- [Work item] Look through the records below and copy each line that includes the word "OpenAI".

==== Material for this exercise

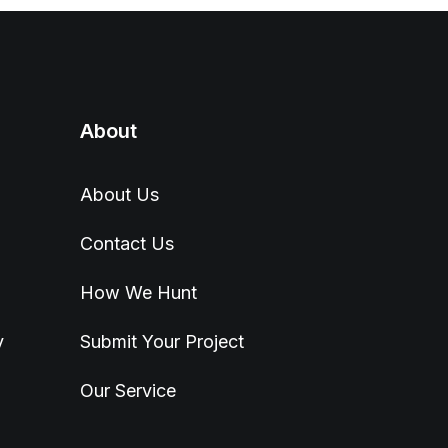
About
About Us
Contact Us
How We Hunt
y
Submit Your Project
Our Service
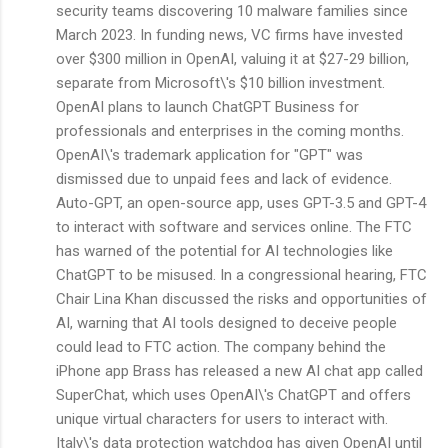
security teams discovering 10 malware families since
March 2023. In funding news, VC firms have invested
over $300 million in OpenAI, valuing it at $27-29 billion,
separate from Microsoft\'s $10 billion investment.
OpenAI plans to launch ChatGPT Business for
professionals and enterprises in the coming months.
OpenAI\'s trademark application for "GPT" was
dismissed due to unpaid fees and lack of evidence.
Auto-GPT, an open-source app, uses GPT-3.5 and GPT-4
to interact with software and services online. The FTC
has warned of the potential for AI technologies like
ChatGPT to be misused. In a congressional hearing, FTC
Chair Lina Khan discussed the risks and opportunities of
AI, warning that AI tools designed to deceive people
could lead to FTC action. The company behind the
iPhone app Brass has released a new AI chat app called
SuperChat, which uses OpenAI\'s ChatGPT and offers
unique virtual characters for users to interact with.
Italy\'s data protection watchdog has given OpenAI until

========

- [Task solution]
over $300 million in OpenAI, valuing it at $27-29 billion,
OpenAI plans to launch ChatGPT Business for
OpenAI\'s trademark application for "GPT" was
SuperChat, which uses OpenAI\'s ChatGPT and offers
Italy\'s data protection watchdog has given OpenAI until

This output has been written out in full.